Thursday, July 19, 2007

The Weather, Another Suspension & LDS Social Services

Boy has it been cold these past few days with warnings of black ice on the roads. There was even snow at Brodie's High School and he got busted for throwing snowballs. He got an exit for that one. I was worried that we might have ice on the roads but luckily I haven't come across any but I have been driving slower just in case.

I got a phone call from the HS again this morning. They phoned yesterday when I was out grocery shopping. It seems our boy has been suspended AGAIN! He has had three exits already this term and the term is only 4 days old!! He'll stay at school for the rest of the day but I assume not in his classes. He is off until next Tuesday and he will need to complete 5 hours worth of work for each day that he isn't at school. Good luck in trying to get him to do that. Last time I may as well have pulled my own teeth out.

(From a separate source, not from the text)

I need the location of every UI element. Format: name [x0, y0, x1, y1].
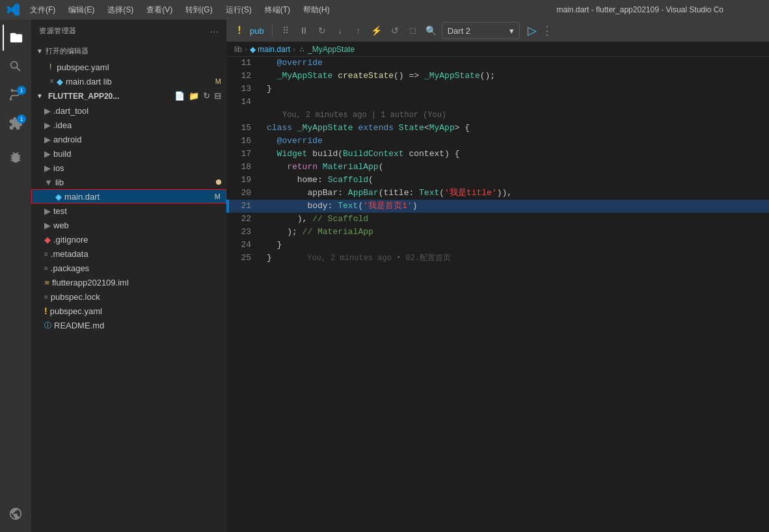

In some ways with his suspension being on Monday it's turned out okay, as I have an appointment with LDS Social services that afternoon. The person we are seeing is a member but he is also a former Bishop and a psychologist. All things which will hopefully help us. I didn't want to take Brodie to start with but since he is home any way it wont hurt for him to be there. That way LDS SS will be able to see what we 'put' up with. I think it will be of great benefit to talk to someone from Church as I believe that they will be able to help us much better than an 'outside' psychologist.